SEOUL, South Korea — He’s worked all his life to graduate from an elite university this year. But in a tight job market, Kim Jun-sang, 23, is worried about escaping his pileup of debt. Sound familiar?

With $20,000 in private loans and a soon-to-be wife, Kim is also concerned that he won’t be able to support his new family, or his father’s faltering business.

“The job market is so bad,” he said. “The only option to be debt-free is to get a good job. But because of debt, we need a part-time job and can’t study as much to get that position. So I’ve found that debt really traps you into a cycle, as if there are not as many opportunities later.”

Like their American counterparts, many South Koreans are swimming in household debt — in part because they’re under enormous pressure to radiate success in this high-achieving society.

It’s common for middle-class Koreans to take out mortgages for expensive apartments, max out their credit cards on designer handbags and jewelry, and borrow money to cover university tuitions in a country where 80 percent of people attend college.

Another growing group of debtors: self-employed workers who take out loans for their businesses. Large Korean conglomerates, known as “chaebol,” prefer hiring young workers at the expense of middle-aged ones, requiring them to leave corporate jobs and start businesses partially funded by debt.

For many, the rat-race amounts to entrapment. According to a June report from Moody’s, more Koreans — especially the poor and elderly — are borrowing just to pay their living expenses.

Last year, household debt stood at 152.3 percent of disposable income, a slight decline from the previous year but still one of the highest in the world. As of September, the total came to $888.8 billion, equivalent to three-quarters of the South Korean economy.

What’s more worrying is that the ratio is higher than the pre-recession number in the US. It’s a burden that threatens to slow consumption and hurt markets, even though most analysts aren’t forecasting an all-out crisis quite yet.

Debt reset?

South Korea was once a nation of frugal savers. But the debt-induced 1997 Asian Financial Crisis wrecked the country’s conglomerates and brought a bailout from the International Monetary Fund. The government relaxed its interest rate policy, fostering a growing mortgage market.

The dilemma, though, is that traditional banks, which target higher-income customers and are bound by stricter regulations, haven’t been funding the entire windfall. Lower-income Koreans have been turning to a growing industry of non-bank financial institutions that are not held to the same account—and that disburse loans with abysmal interest rates.

President-elect Park Geun-hye, who won the election in late December stumping on a platform of “economic democratization,” is promising relief when she assumes office in February.
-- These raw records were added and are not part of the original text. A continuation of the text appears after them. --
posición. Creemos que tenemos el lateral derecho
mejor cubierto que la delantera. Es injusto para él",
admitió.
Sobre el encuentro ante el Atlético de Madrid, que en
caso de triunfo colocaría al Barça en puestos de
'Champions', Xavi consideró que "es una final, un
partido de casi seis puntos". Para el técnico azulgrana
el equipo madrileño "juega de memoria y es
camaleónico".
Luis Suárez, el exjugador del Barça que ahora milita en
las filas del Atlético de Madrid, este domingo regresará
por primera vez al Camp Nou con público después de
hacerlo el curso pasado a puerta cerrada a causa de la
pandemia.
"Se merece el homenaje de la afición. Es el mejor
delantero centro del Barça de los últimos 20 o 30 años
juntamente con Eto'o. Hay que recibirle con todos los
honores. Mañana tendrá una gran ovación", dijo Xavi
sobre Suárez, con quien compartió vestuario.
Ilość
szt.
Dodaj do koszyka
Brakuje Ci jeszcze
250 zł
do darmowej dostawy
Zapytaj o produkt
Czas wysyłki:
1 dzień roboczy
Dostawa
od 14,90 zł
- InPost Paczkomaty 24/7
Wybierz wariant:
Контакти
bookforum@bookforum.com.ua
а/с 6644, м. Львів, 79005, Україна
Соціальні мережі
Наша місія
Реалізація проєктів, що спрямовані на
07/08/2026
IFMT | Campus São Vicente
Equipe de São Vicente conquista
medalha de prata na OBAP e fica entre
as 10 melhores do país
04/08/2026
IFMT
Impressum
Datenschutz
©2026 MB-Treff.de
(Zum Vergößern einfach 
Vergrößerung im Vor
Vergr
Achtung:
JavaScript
On Tuesday, her transition team — a group of experts appointed to brainstorm policies for the incoming administration — discussed plans for helping the “house poor” with the country’s financial regulator, the Financial Services Commission (FSC).

As early as this month, the FSC will reportedly send a bill to the National Assembly that will allow banks to sell “covered bonds.” The devices look like the mortgage-backed securities infamous for their role in the 2007 housing debacle in the US.

But there’s one big difference: if a homeowner defaults, the bank takes a loss, and bondholders can recover damages if the bank also defaults on its bonds. The solution only accounts for mortgages, which make up two-fifths of household debts.

Peter Cheung, deputy spokesman for the FSC, couldn’t confirm the details of the transition team briefing, saying the information has not officially been made public. But the commission says that even though low-income and elderly borrowers are feeling the most pain, the debt issue is “manageable.”

Not everyone agrees that the incoming administration should intervene.

“This is a market problem. Households that borrowed should be responsible for repaying, and taxpayer money should be put to a productive use,” said Cho Dong-chul, an economist at the Korean Development Institute, a government-founded but autonomous think-tank.

He added that unlike in North America, where the banking sector took a hit from the crisis, the burden of defaults in South Korea would fall more on homeowners themselves. But there’s good news: the default rate on mortgages is less than 1 percent, partially because the average South Korean household has assets worth six times more than its debts.

“No one knows for sure whether it’s a bubble before it actually collapses,” Cho said. It’s an uncertainty that gnaws at students like Kim who, despite their academic cachet and English fluency, are uneasy about putting off plans for marriage and travel — at least, should the warnings turn out pertinent.